**WORK ORDER**
Where a line of the records contains the word "alla", show that line.

====== DATA EXCERPTS ======

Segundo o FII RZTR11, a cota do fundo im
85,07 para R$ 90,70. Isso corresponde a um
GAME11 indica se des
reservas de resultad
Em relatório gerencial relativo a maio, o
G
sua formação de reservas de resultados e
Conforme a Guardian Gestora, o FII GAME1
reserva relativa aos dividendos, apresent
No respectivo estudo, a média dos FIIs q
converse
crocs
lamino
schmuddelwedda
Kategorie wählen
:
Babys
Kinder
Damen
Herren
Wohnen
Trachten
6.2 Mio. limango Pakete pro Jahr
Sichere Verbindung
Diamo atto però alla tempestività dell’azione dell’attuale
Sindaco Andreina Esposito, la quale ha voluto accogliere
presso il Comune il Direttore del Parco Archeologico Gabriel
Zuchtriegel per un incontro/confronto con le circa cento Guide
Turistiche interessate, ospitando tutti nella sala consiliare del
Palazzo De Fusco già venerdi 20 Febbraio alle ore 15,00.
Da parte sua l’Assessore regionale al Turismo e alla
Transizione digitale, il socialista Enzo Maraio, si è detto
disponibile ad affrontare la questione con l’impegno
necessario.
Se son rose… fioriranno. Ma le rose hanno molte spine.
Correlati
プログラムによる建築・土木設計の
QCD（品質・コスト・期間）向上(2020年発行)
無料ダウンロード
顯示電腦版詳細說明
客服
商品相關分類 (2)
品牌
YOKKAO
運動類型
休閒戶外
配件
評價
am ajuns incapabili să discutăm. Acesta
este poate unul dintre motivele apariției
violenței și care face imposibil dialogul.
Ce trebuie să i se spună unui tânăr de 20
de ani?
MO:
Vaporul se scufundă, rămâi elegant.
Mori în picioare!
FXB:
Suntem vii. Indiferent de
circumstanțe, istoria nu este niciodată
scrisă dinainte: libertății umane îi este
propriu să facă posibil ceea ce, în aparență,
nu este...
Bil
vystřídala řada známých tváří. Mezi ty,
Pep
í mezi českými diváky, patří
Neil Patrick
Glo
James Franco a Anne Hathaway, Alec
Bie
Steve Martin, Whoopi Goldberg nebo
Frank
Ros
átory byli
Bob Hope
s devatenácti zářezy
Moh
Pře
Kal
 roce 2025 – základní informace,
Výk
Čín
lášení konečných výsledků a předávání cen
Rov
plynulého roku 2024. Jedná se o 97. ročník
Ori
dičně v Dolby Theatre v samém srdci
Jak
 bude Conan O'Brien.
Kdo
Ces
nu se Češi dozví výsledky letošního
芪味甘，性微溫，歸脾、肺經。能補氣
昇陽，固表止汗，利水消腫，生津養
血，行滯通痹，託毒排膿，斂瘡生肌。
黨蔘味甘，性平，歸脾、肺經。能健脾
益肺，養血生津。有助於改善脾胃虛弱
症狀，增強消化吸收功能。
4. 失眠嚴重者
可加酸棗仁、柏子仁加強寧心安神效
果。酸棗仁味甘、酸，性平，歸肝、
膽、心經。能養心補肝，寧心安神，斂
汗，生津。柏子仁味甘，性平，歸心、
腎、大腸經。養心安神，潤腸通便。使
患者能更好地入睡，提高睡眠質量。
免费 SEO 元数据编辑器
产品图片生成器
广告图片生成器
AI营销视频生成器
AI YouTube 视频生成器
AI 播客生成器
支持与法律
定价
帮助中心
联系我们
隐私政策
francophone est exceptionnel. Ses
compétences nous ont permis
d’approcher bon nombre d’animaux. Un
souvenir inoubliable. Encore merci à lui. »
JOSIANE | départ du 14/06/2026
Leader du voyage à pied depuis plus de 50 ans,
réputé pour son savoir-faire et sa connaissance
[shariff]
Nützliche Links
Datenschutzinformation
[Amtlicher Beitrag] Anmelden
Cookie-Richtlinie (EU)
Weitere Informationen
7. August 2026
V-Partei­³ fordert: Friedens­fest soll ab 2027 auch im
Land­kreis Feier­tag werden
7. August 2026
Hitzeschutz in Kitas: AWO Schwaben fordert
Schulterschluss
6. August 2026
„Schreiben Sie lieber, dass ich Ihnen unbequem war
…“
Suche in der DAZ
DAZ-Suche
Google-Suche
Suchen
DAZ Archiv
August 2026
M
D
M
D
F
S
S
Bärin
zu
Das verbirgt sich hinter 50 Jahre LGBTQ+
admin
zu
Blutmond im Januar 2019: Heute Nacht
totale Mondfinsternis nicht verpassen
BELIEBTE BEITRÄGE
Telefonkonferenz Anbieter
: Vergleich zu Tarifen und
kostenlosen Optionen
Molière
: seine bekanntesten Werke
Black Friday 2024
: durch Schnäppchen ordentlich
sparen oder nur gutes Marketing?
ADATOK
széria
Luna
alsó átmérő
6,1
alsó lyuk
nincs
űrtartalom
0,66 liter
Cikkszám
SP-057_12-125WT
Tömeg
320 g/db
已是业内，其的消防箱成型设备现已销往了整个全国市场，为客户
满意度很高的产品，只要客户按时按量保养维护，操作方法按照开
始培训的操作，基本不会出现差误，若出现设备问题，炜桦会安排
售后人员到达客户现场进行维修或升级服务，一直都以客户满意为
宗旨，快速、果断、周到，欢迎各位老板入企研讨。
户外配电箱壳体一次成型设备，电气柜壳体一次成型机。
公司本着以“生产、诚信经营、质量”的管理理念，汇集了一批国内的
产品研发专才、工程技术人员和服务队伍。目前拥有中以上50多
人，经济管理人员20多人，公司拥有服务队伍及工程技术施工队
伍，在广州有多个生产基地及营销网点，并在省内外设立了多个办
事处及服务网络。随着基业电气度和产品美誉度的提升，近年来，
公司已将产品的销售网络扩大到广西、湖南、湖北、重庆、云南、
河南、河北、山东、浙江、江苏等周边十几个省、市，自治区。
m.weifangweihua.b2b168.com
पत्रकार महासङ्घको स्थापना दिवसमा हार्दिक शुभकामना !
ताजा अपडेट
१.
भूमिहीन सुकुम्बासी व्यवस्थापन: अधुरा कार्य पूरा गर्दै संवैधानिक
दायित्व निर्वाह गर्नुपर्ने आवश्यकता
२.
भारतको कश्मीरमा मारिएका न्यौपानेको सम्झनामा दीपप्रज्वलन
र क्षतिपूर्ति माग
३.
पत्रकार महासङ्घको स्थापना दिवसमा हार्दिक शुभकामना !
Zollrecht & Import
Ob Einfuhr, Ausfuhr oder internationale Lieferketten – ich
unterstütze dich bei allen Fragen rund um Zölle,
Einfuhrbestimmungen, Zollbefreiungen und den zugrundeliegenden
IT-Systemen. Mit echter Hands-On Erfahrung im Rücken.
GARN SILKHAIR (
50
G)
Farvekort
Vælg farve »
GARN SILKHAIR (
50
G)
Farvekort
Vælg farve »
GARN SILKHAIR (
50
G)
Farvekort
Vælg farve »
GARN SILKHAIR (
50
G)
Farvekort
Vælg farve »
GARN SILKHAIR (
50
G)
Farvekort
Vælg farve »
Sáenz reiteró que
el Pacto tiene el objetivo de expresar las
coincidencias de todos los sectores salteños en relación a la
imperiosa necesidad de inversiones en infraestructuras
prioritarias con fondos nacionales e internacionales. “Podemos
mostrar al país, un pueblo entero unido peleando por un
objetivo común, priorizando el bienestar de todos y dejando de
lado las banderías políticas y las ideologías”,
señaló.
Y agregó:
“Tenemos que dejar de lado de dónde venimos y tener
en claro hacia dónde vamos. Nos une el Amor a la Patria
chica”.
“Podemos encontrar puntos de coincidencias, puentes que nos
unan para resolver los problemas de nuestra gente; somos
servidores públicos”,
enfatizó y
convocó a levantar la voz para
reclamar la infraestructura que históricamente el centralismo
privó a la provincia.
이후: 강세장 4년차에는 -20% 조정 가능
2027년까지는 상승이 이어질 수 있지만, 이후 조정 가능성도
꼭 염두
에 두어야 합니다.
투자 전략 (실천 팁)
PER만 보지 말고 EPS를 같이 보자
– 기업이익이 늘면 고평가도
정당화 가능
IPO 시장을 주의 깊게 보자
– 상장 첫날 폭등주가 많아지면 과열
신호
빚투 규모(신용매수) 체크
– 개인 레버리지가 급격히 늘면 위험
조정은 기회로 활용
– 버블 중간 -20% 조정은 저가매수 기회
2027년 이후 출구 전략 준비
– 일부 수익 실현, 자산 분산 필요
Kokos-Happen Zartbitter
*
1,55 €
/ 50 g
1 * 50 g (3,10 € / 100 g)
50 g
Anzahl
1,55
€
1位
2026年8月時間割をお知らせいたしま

======

**RESPONSE TO THE EXERCISE**
Diamo atto però alla tempestività dell’azione dell’attuale
Da parte sua l’Assessore regionale al Turismo e alla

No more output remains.